▶ _WORK INSTRUCTION_
Lines in which "médias" appears should be pulled from the data below.

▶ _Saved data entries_
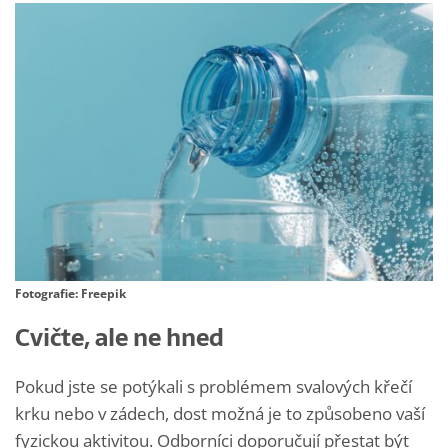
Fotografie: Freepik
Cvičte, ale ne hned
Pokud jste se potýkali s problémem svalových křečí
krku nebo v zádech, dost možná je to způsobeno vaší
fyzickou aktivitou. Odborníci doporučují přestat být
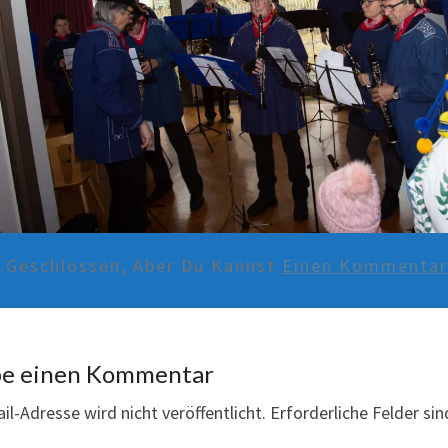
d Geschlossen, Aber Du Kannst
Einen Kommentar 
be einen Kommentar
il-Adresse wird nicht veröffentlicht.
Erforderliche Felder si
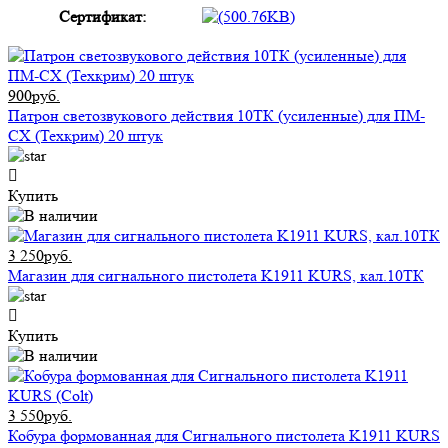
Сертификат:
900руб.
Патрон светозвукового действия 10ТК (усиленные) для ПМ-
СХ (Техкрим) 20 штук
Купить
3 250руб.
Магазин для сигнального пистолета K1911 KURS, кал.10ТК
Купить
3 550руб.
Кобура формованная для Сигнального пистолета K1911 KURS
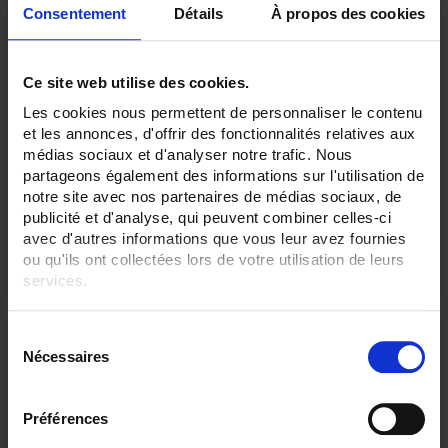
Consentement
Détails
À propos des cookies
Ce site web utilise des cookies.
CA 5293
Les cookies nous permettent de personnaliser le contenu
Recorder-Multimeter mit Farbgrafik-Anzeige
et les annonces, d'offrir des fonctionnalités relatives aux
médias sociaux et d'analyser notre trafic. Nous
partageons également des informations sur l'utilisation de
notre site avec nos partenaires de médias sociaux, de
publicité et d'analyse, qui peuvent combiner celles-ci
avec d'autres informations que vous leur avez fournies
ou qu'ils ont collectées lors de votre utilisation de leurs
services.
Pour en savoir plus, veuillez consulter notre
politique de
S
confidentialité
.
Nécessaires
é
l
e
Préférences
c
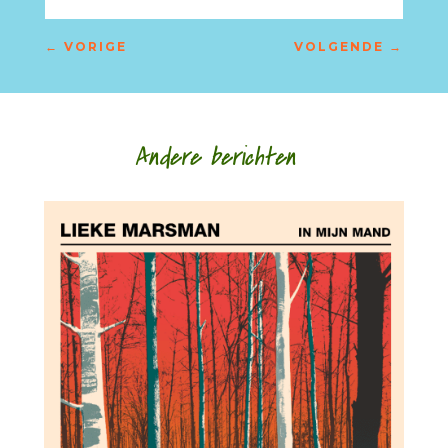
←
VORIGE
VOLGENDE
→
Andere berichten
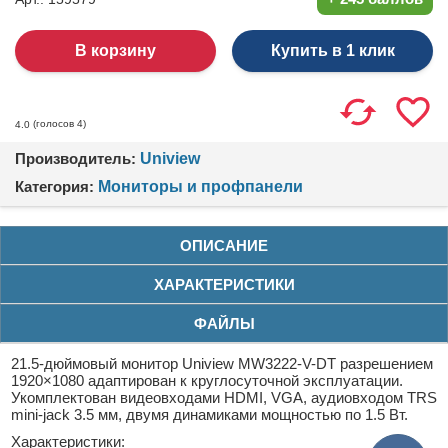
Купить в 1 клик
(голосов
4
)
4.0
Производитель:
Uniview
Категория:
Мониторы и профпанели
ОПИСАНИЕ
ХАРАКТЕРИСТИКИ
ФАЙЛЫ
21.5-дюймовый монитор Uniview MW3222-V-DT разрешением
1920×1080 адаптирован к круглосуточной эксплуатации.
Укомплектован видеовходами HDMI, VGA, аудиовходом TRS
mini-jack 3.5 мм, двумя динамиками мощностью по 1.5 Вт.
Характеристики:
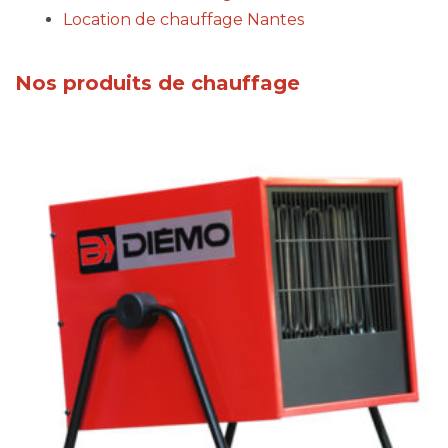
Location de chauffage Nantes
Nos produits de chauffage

▶ _SOLUTION_
médias sociaux et d'analyser notre trafic. Nous
notre site avec nos partenaires de médias sociaux, de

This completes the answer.